RAW形式とは、SSD内のファイルシステム(NTFSやexFATなど)が認識されなくなり、Windowsが「このドライブはフォーマットされていません」と判断する状態です。この状態では:

  • データ領域が存在しても、ファイル構造が読み取れない

  • エクスプローラ上でアクセス不可

  • 誤ってフォーマットすると、データが上書きされ復旧難易度が上がる


🔍 主な原因

原因 詳細説明
ファイルシステム破損 強制終了・電源断・OSエラーによりNTFS情報が破損。
クローン・複製時の不整合 セクタ単位コピーで整合性が崩れた。
パーティション情報破損 MBR/GPTテーブルの破損により領域が未認識化。
コントローラ異常 SSDコントローラが書き込みを誤処理して構造を破壊。
ウイルスや暗号化障害 不正プログラムによりボリューム情報が変更された。

🧭 切り分け手順

① ディスクの管理で状態を確認

Win + X → 「ディスクの管理」を開き、SSDの状態を確認します。

  • 「RAW」 と表示されている → ファイルシステム破損。

  • 容量が正しく表示されていない → パーティションテーブル破損。

💡 補足: フォーマットの要求が出ても「いいえ」を選択し、絶対に実行しないでください。

② コマンドでディスク情報を確認

管理者コマンドプロンプトで以下を入力:

chkdsk X: /f

※ X: は該当ドライブ。
結果が「ファイルシステムの種類はRAWです」と出た場合、論理障害が確定します。

③ SMART情報の確認

CrystalDiskInfoでSSDの健康状態を確認。
物理異常がなければ論理的修復の見込みあり。

④ データ救出の優先度判断

  • 業務データ・写真など重要データがある場合 → すぐに復旧ツールで読み出し。

  • SSD全体が認識されない場合 → SATA/USB変換ケーブルを変えて再確認。


🧰 修復方法

✅ 1. TestDiskでMBR/GPTを修復

  1. TestDiskを起動し、RAWとなっているSSDを選択。

  2. [Analyse] → [Quick Search] → [Write] を実行。

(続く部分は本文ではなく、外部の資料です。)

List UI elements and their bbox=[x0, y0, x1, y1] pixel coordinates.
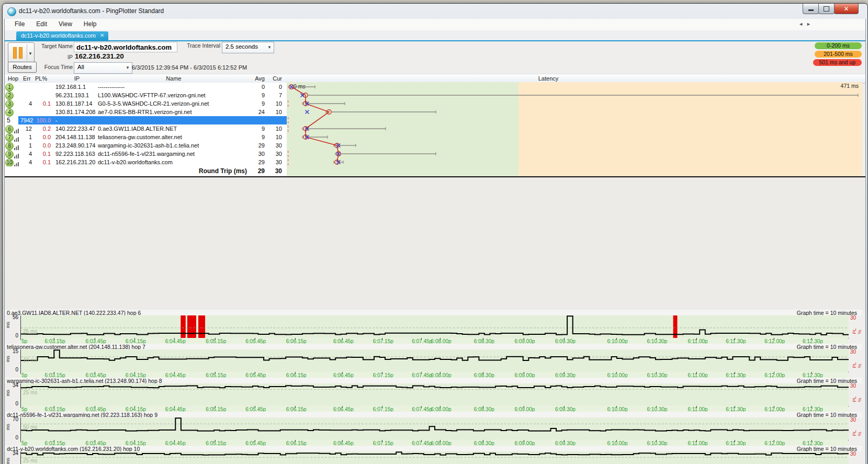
graph-plot-area[interactable]: 25 ms bbox=[20, 451, 849, 464]
graph-plot-area[interactable]: 25 ms bbox=[20, 315, 849, 338]
nav-forward-icon[interactable]: ► bbox=[806, 21, 814, 27]
y-axis-unit: ms bbox=[5, 356, 10, 362]
hop-name: dc11-n5596-fe-1-vl231.wargaming.net bbox=[98, 150, 195, 158]
table-row-hop-7[interactable]: 710.0204.148.11.138teliasonera-gw.custom… bbox=[5, 133, 287, 141]
table-row-hop-6[interactable]: 6120.2140.222.233.470.ae3.GW11.IAD8.ALTE… bbox=[5, 125, 287, 133]
midline-label: 25 ms bbox=[23, 390, 37, 395]
table-row-hop-2[interactable]: 296.231.193.1L100.WASHDC-VFTTP-67.verizo… bbox=[5, 91, 287, 99]
maximize-button[interactable] bbox=[818, 4, 835, 14]
time-tick bbox=[20, 406, 21, 408]
pl-axis-label: PL % bbox=[852, 357, 862, 368]
latency-trace-graph[interactable] bbox=[287, 82, 862, 176]
hop-name: L100.WASHDC-VFTTP-67.verizon-gni.net bbox=[98, 91, 206, 99]
pl-axis-max: 30 bbox=[850, 383, 856, 389]
cur-latency: 10 bbox=[266, 108, 282, 116]
col-err[interactable]: Err bbox=[23, 75, 31, 82]
maximize-icon bbox=[824, 6, 829, 12]
col-cur[interactable]: Cur bbox=[266, 75, 282, 82]
time-axis: 5p6:03.15p6:03.45p6:04.15p6:04.45p6:05.1… bbox=[20, 338, 848, 344]
table-row-hop-1[interactable]: 1192.168.1.1--------------00 bbox=[5, 83, 287, 91]
ip-label: IP bbox=[57, 54, 73, 60]
pl-axis-max: 30 bbox=[850, 451, 856, 457]
hop-number-badge: 9 bbox=[5, 150, 14, 159]
err-count: 4 bbox=[20, 99, 32, 108]
packet-loss-pct: 0.0 bbox=[34, 141, 51, 150]
hop-9-timeline-panel[interactable]: dc11-n5596-fe-1-vl231.wargaming.net (92.… bbox=[5, 412, 862, 446]
focus-time-range: 6/3/2015 12:39:54 PM - 6/3/2015 6:12:52 … bbox=[132, 64, 247, 71]
hop-6-timeline-panel[interactable]: 0.ae3.GW11.IAD8.ALTER.NET (140.222.233.4… bbox=[5, 310, 862, 344]
hop-number-badge: 3 bbox=[5, 100, 14, 108]
round-trip-label: Round Trip (ms) bbox=[156, 167, 247, 175]
graph-plot-area[interactable]: 25 ms bbox=[20, 383, 849, 406]
pause-dropdown-icon[interactable]: ▼ bbox=[28, 51, 32, 56]
round-trip-avg: 29 bbox=[235, 167, 265, 175]
col-latency[interactable]: Latency bbox=[287, 75, 810, 82]
target-name-label: Target Name bbox=[26, 43, 73, 49]
close-button[interactable]: ✕ bbox=[834, 4, 859, 14]
cur-latency bbox=[266, 116, 282, 125]
table-row-hop-4[interactable]: 4130.81.174.208ae7-0.RES-BB-RTR1.verizon… bbox=[5, 108, 287, 116]
cur-latency: 30 bbox=[266, 150, 282, 158]
packet-loss-pct bbox=[34, 108, 51, 116]
tab-close-icon[interactable]: ✕ bbox=[100, 32, 104, 41]
col-ip[interactable]: IP bbox=[55, 75, 98, 82]
col-name[interactable]: Name bbox=[98, 75, 250, 82]
pl-axis-label: PL % bbox=[852, 425, 862, 436]
menu-item-file[interactable]: File bbox=[9, 19, 30, 30]
cur-latency: 0 bbox=[266, 83, 282, 91]
menu-item-view[interactable]: View bbox=[53, 19, 78, 30]
avg-latency: 29 bbox=[235, 158, 265, 166]
packet-loss-pct: 0.0 bbox=[34, 133, 51, 141]
window-body: FileEditViewHelp ◄► dc11-v-b20.worldofta… bbox=[4, 19, 866, 464]
packet-loss-pct: 0.1 bbox=[34, 158, 51, 166]
table-row-hop-9[interactable]: 940.192.223.118.163dc11-n5596-fe-1-vl231… bbox=[5, 150, 287, 158]
routes-button[interactable]: Routes bbox=[8, 62, 37, 73]
table-row-hop-10[interactable]: 1040.1162.216.231.20dc11-v-b20.worldofta… bbox=[5, 158, 287, 166]
window-title: dc11-v-b20.worldoftanks.com - PingPlotte… bbox=[19, 7, 164, 15]
hop-name: dc11-v-b20.worldoftanks.com bbox=[98, 158, 173, 166]
menu-item-edit[interactable]: Edit bbox=[30, 19, 53, 30]
trace-interval-select[interactable]: 2.5 seconds ▼ bbox=[222, 42, 274, 53]
col-avg[interactable]: Avg bbox=[235, 75, 265, 82]
y-axis-unit: ms bbox=[5, 322, 10, 328]
time-tick bbox=[20, 440, 21, 442]
menu-item-help[interactable]: Help bbox=[78, 19, 103, 30]
graph-header: teliasonera-gw.customer.alter.net (204.1… bbox=[5, 344, 862, 349]
minimize-button[interactable] bbox=[803, 4, 819, 14]
graph-plot-area[interactable]: 10 ms bbox=[20, 349, 849, 372]
hop-number: 5 bbox=[7, 116, 10, 125]
col-pl[interactable]: PL% bbox=[35, 75, 47, 82]
latency-legend: 0-200 ms201-500 ms501 ms and up bbox=[813, 42, 862, 66]
hop-ip: - bbox=[55, 116, 58, 125]
hop-10-timeline-panel[interactable]: dc11-v-b20.worldoftanks.com (162.216.231… bbox=[5, 446, 862, 464]
time-tick bbox=[20, 338, 21, 340]
avg-latency: 9 bbox=[235, 133, 265, 141]
history-nav-arrows[interactable]: ◄► bbox=[798, 21, 814, 27]
toolbar: ▼ Routes Target Name IP 162.216.231.20 T… bbox=[5, 41, 865, 74]
err-count: 1 bbox=[20, 141, 32, 150]
err-count bbox=[20, 83, 32, 91]
table-row-hop-5[interactable]: 57942100.0- bbox=[5, 116, 287, 125]
col-hop[interactable]: Hop bbox=[8, 75, 18, 82]
avg-latency bbox=[235, 116, 265, 125]
hop-name: ae7-0.RES-BB-RTR1.verizon-gni.net bbox=[98, 108, 192, 116]
nav-back-icon[interactable]: ◄ bbox=[798, 21, 806, 27]
cur-latency: 7 bbox=[266, 91, 282, 99]
chevron-down-icon: ▼ bbox=[126, 65, 130, 70]
title-bar[interactable]: dc11-v-b20.worldoftanks.com - PingPlotte… bbox=[4, 4, 866, 19]
table-row-hop-3[interactable]: 340.1130.81.187.14G0-5-3-5.WASHDC-LCR-21… bbox=[5, 99, 287, 108]
packet-loss-pct: 0.1 bbox=[34, 99, 51, 108]
y-axis-max: 56 bbox=[8, 314, 18, 320]
chevron-down-icon: ▼ bbox=[267, 45, 272, 50]
hop-7-timeline-panel[interactable]: teliasonera-gw.customer.alter.net (204.1… bbox=[5, 344, 862, 378]
table-row-hop-8[interactable]: 810.0213.248.90.174wargaming-ic-302631-a… bbox=[5, 141, 287, 150]
y-axis-min: 0 bbox=[8, 367, 18, 372]
target-name-input[interactable] bbox=[74, 42, 177, 52]
focus-time-select[interactable]: All ▼ bbox=[74, 62, 132, 74]
tab-target[interactable]: dc11-v-b20.worldoftanks.com ✕ bbox=[16, 31, 108, 41]
graph-plot-area[interactable]: 50 ms bbox=[20, 417, 849, 440]
tab-strip: dc11-v-b20.worldoftanks.com ✕ bbox=[5, 30, 865, 41]
hop-8-timeline-panel[interactable]: wargaming-ic-302631-ash-b1.c.telia.net (… bbox=[5, 378, 862, 412]
err-count bbox=[20, 91, 32, 99]
packet-loss-pct bbox=[34, 83, 51, 91]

  3. 正しいパーティションが検出された場合、再起動後に認識されることがあります。

✅ 2. chkdskによる修復(軽度破損時)

chkdsk X: /f /r

※ 「ファイルシステムの種類はRAWです」と出る場合は、次のステップへ。

✅ 3. データ復旧ソフトで読み出し(非破壊)

  • Recuva、EaseUS Data Recovery、R-Studioなどを使用。

  • スキャン結果を別ドライブに保存(同一ドライブへの保存は上書きリスク)。

✅ 4. ディスク構造を再構築(高度修復)

  1. MiniTool Partition WizardやAOMEI Partition Assistantを使用。

  2. 「パーティションの復元」を実行。

  3. 修復後にWindowsがファイルシステムを再認識する場合あり。

✅ 5. ファームウェア更新・再接続

物理的には問題がないのに繰り返しRAW化する場合、ファームウェアの更新を実施。
SSD内部のキャッシュ制御異常を改善できます。


⚠️ 注意点

注意点 内容
フォーマット実行は厳禁 一度でもフォーマットすると、復旧率が大幅に低下。
同一SSDへの保存禁止 復旧データを同じSSDに保存すると上書きされる。
修復ツールの使いすぎ 無数のスキャンでセル寿命を縮める恐れ。

💡 補足: SSDはHDDに比べて書き換え耐性が低く、復旧作業の繰り返しで寿命が縮みます。必要最低限の操作で対応しましょう。


💥 放置するとどうなるか

状況 想定されるリスク
RAW状態のまま放置 ファイル構造情報が完全に失われる。
不良セクタの拡大 SSDの一部領域が再利用不能になる。
誤ってフォーマット 復旧困難・データ上書き。

💡 補足: 放置すればするほどデータ構造の破損が進行し、復元率が下がります。早めのバックアップ・救出が重要です。


🧾 まとめ

  • RAW表示はファイルシステム破損による論理障害。

  • フォーマットせず、TestDiskや復旧ツールで修復を試みる。

  • chkdskで回復しない場合はデータ救出を優先。

  • 定期的なバックアップでRAW化リスクを回避する。


🔗 関連記事

  • ⚙️ クローンSSDに交換後、設定やファイルが保存されない現象の原因と修復方法

  • 💾 再起動するとデータが消える・戻ってしまうときの原因と対処法

  • ⚠️ SSDが認識されないときの原因と対処法

  • 💻 SSDが読み取り専用になって書き込めないときの原因と解決方法

➡️ 同カテゴリ記事リスト


✨ さいごに

SSDがRAW形式になると焦りますが、多くの場合はファイルシステムの破損による論理障害です。フォーマットせず、まずは非破壊の手順でデータを保護しましょう。修復が難しい場合は、データ復旧業者への依頼も視野に入れるのが安心です。